Data records:

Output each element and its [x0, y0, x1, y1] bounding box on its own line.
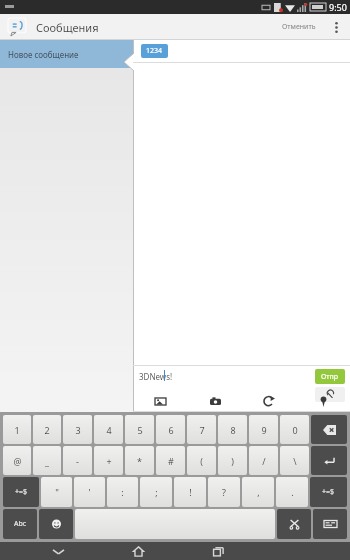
button[interactable]: ;	[140, 477, 172, 507]
button[interactable]	[8, 18, 26, 36]
staticText: )	[231, 455, 234, 467]
button[interactable]: Enter	[311, 446, 347, 475]
staticText: ;	[155, 486, 158, 498]
staticText: +=$	[322, 487, 335, 497]
staticText: 7	[199, 424, 205, 436]
staticText: !	[189, 486, 192, 498]
button[interactable]: Keyboard settings	[313, 509, 347, 539]
staticText: /	[262, 455, 266, 467]
button[interactable]: More options	[328, 19, 344, 35]
staticText: Отпр	[321, 372, 339, 382]
button[interactable]: .	[276, 477, 308, 507]
staticText: Сообщения	[36, 20, 99, 35]
button[interactable]: Camera	[188, 391, 242, 411]
staticText: +	[106, 455, 112, 467]
button[interactable]: Новое сообщение	[0, 40, 133, 68]
button[interactable]: 4	[94, 415, 123, 444]
staticText: .	[291, 486, 294, 498]
button[interactable]: *	[125, 446, 154, 475]
button[interactable]: Home	[127, 542, 149, 560]
button[interactable]: Share	[242, 391, 296, 411]
button[interactable]: ,	[242, 477, 274, 507]
button[interactable]: +	[94, 446, 123, 475]
button[interactable]: ?	[208, 477, 240, 507]
staticText: 3DNews!	[139, 371, 173, 382]
staticText: -	[76, 455, 79, 467]
button[interactable]: (	[187, 446, 216, 475]
button[interactable]: )	[218, 446, 247, 475]
staticText: 6	[168, 424, 174, 436]
staticText: 8	[230, 424, 236, 436]
staticText: '	[88, 486, 91, 498]
staticText: ,	[257, 486, 260, 498]
staticText: Новое сообщение	[8, 49, 79, 60]
button[interactable]: _	[33, 446, 61, 475]
button[interactable]: Отменить	[278, 18, 320, 36]
button[interactable]: 9	[249, 415, 278, 444]
button[interactable]: Abc	[3, 509, 37, 539]
staticText: :	[121, 486, 124, 498]
staticText: _	[45, 455, 49, 467]
button[interactable]: Location	[296, 391, 350, 411]
staticText: +=$	[15, 487, 28, 497]
button[interactable]: #	[156, 446, 185, 475]
button[interactable]: Backspace	[311, 415, 347, 444]
staticText: "	[55, 486, 59, 498]
button[interactable]	[75, 509, 275, 539]
button[interactable]: 3	[63, 415, 92, 444]
staticText: 1	[14, 424, 20, 436]
button[interactable]: 8	[218, 415, 247, 444]
button[interactable]: 6	[156, 415, 185, 444]
button[interactable]: Отпр	[315, 369, 345, 384]
staticText: Отменить	[282, 22, 316, 32]
staticText: 9	[261, 424, 267, 436]
staticText: 1234	[146, 46, 163, 56]
staticText: 3	[75, 424, 81, 436]
button[interactable]: Insert picture	[133, 391, 188, 411]
button[interactable]: Hide keyboard	[47, 542, 69, 560]
staticText: #	[168, 455, 174, 467]
staticText: 2	[44, 424, 50, 436]
button[interactable]: '	[74, 477, 105, 507]
button[interactable]: 0	[280, 415, 309, 444]
button[interactable]: 5	[125, 415, 154, 444]
staticText: \	[293, 455, 297, 467]
button[interactable]: 7	[187, 415, 216, 444]
button[interactable]: \	[280, 446, 309, 475]
staticText: 5	[137, 424, 143, 436]
button[interactable]: @	[3, 446, 31, 475]
button[interactable]: Tools	[277, 509, 311, 539]
button[interactable]: 1	[3, 415, 31, 444]
button[interactable]: /	[249, 446, 278, 475]
button[interactable]: Attach	[315, 387, 345, 402]
staticText: (	[200, 455, 203, 467]
staticText: 0	[292, 424, 298, 436]
staticText: 4	[106, 424, 112, 436]
button[interactable]: 2	[33, 415, 61, 444]
button[interactable]: !	[174, 477, 206, 507]
button[interactable]: +=$	[3, 477, 39, 507]
button[interactable]: -	[63, 446, 92, 475]
button[interactable]: +=$	[310, 477, 347, 507]
staticText: ?	[222, 486, 226, 498]
staticText: *	[137, 455, 142, 467]
staticText: 9:50	[329, 1, 347, 13]
button[interactable]: "	[41, 477, 72, 507]
staticText: Abc	[14, 519, 27, 529]
button[interactable]: Recent apps	[207, 542, 229, 560]
button[interactable]: :	[107, 477, 138, 507]
button[interactable]: 1234	[141, 44, 168, 58]
button[interactable]: Emoji	[39, 509, 73, 539]
staticText: @	[13, 455, 22, 467]
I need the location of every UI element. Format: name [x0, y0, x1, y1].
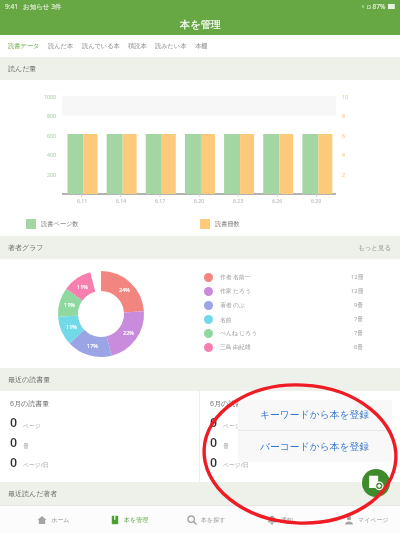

Problem statement:
Report each line of the records that holds the word "Новое".

Completed exercise:
button[interactable]: Новое сообщение	[0, 40, 133, 68]
staticText: Новое сообщение	[8, 49, 79, 60]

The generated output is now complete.